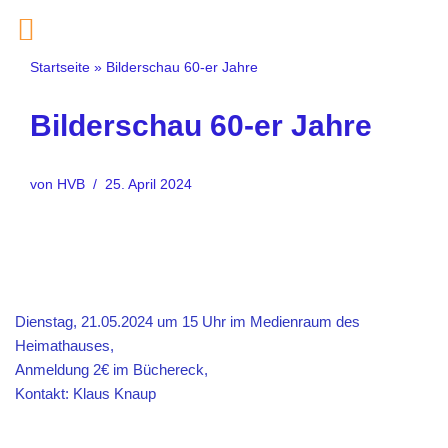
Zum
Startseite
»
Bilderschau 60-er Jahre
Inhalt
springen
Bilderschau 60-er Jahre
von
HVB
25. April 2024
Dienstag, 21.05.2024 um 15 Uhr im Medienraum des
Heimathauses,
Anmeldung 2€ im Büchereck,
Kontakt: Klaus Knaup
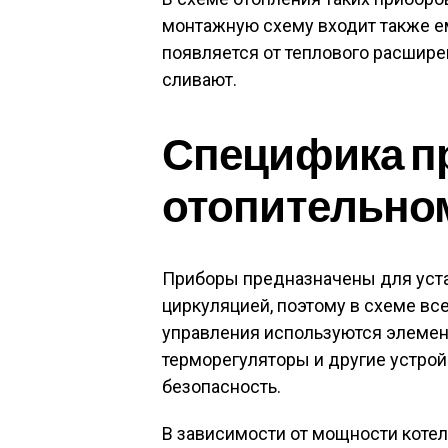
монтажную схему входит также е
появляется от теплового расшир
сливают.
Специфика п
отопительно
Приборы предназначены для уста
циркуляцией, поэтому в схеме вс
управления используются элемен
терморегуляторы и другие устро
безопасность.
В зависимости от мощности котел 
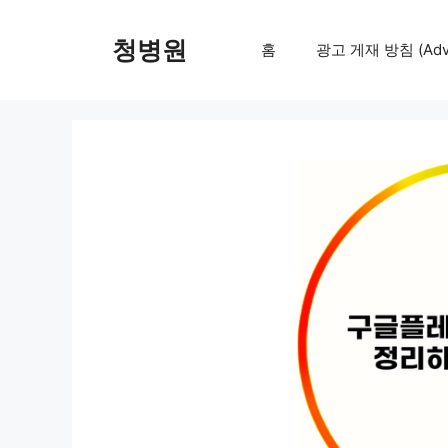
컨
텐
청병원
홈
광고 게재 방침 (Adver
츠
로
건
너
뛰
기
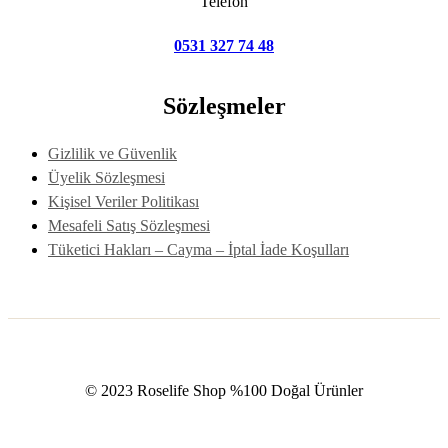
Telefon
0531 327 74 48
Sözleşmeler
Gizlilik ve Güvenlik
Üyelik Sözleşmesi
Kişisel Veriler Politikası
Mesafeli Satış Sözleşmesi
Tüketici Hakları – Cayma – İptal İade Koşulları
© 2023 Roselife Shop %100 Doğal Ürünler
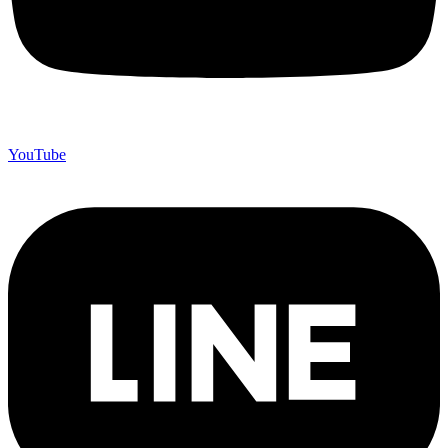
YouTube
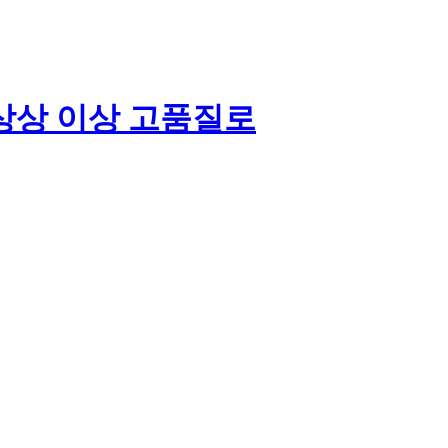
상상 이상 고품질로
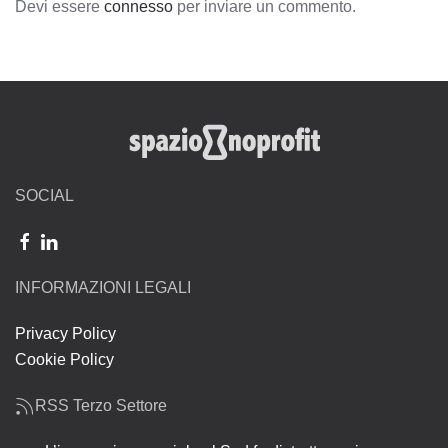
Devi essere
connesso
per inviare un commento.
SOCIAL
INFORMAZIONI LEGALI
Privacy Policy
Cookie Policy
RSS Terzo Settore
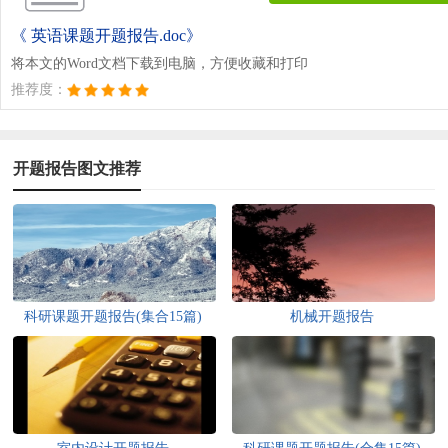
《 英语课题开题报告.doc》
将本文的Word文档下载到电脑，方便收藏和打印
推荐度：
开题报告图文推荐
科研课题开题报告(集合15篇)
机械开题报告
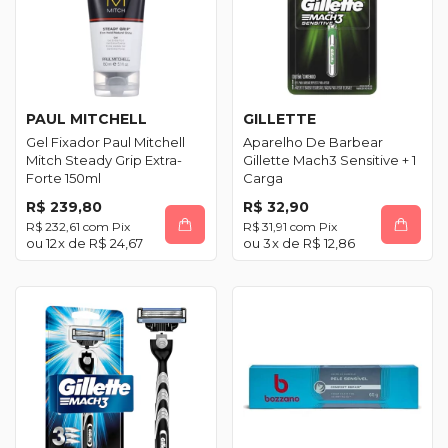
PAUL MITCHELL
GILLETTE
Gel Fixador Paul Mitchell
Aparelho De Barbear
Mitch Steady Grip Extra-
Gillette Mach3 Sensitive + 1
Forte 150ml
Carga
R$ 239,80
R$ 32,90
R$ 232,61
com
Pix
R$ 31,91
com
Pix
12
x de
R$ 24,67
3
x de
R$ 12,86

- Problem -
From the line containing "появляется от теплового расшир" through the end of the entries, quote each line exactly and nothing else, excluding all pictures.

- Problem solution -
появляется от теплового расшир
сливают.
Специфика п
отопительно
Приборы предназначены для уста
циркуляцией, поэтому в схеме вс
управления используются элемен
терморегуляторы и другие устро
безопасность.
В зависимости от мощности котел 
컨
텐
청병원
홈
광고 게재 방침 (Adver
츠
로
건
너
뛰
기
Telefon
0531 327 74 48
Sözleşmeler
Gizlilik ve Güvenlik
Üyelik Sözleşmesi
Kişisel Veriler Politikası
Mesafeli Satış Sözleşmesi
Tüketici Hakları – Cayma – İptal İade Koşulları
© 2023 Roselife Shop %100 Doğal Ürünler
YouTube
상상 이상 고품질로
Devi essere
connesso
per inviare un commento.
SOCIAL
INFORMAZIONI LEGALI
Privacy Policy
Cookie Policy
RSS Terzo Settore
《 英语课题开题报告.doc》
将本文的Word文档下载到电脑，方便收藏和打印
推荐度：
开题报告图文推荐
科研课题开题报告(集合15篇)
机械开题报告
PAUL MITCHELL
GILLETTE
Gel Fixador Paul Mitchell
Aparelho De Barbear
Mitch Steady Grip Extra-
Gillette Mach3 Sensitive + 1
Forte 150ml
Carga
R$ 239,80
R$ 32,90
R$ 232,61
com
Pix
R$ 31,91
com
Pix
12
x de
R$ 24,67
3
x de
R$ 12,86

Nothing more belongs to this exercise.